- [What you will do] The answer is to contain only the line containing "ル又は注文内容の変更をお願いいたしております。" and the lines after it through the last one, each reproduced exactly as it appears below.

- [Information shown]
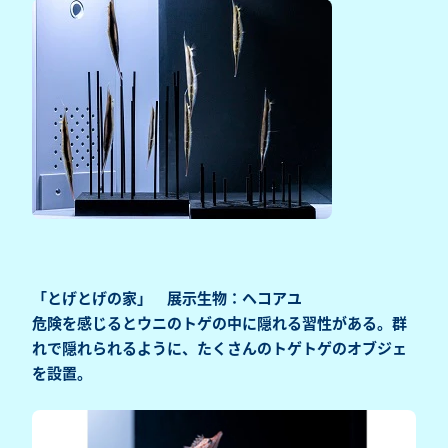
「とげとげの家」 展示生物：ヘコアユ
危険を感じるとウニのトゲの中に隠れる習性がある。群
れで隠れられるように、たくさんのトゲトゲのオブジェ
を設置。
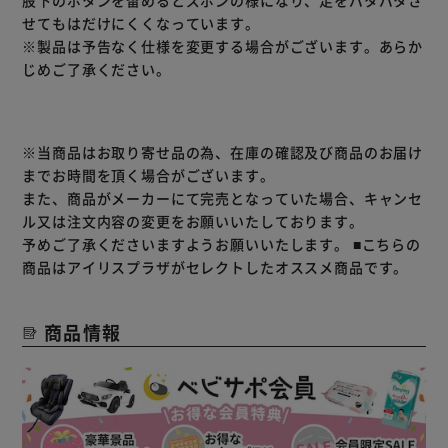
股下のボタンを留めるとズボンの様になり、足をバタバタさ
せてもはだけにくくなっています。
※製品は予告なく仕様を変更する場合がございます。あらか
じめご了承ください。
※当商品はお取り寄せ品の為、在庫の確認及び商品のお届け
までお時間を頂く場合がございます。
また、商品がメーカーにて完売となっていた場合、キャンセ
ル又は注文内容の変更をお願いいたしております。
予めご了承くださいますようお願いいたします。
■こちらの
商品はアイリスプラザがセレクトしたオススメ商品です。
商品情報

- [Final answer]
ル又は注文内容の変更をお願いいたしております。
予めご了承くださいますようお願いいたします。
■こちらの
商品はアイリスプラザがセレクトしたオススメ商品です。
商品情報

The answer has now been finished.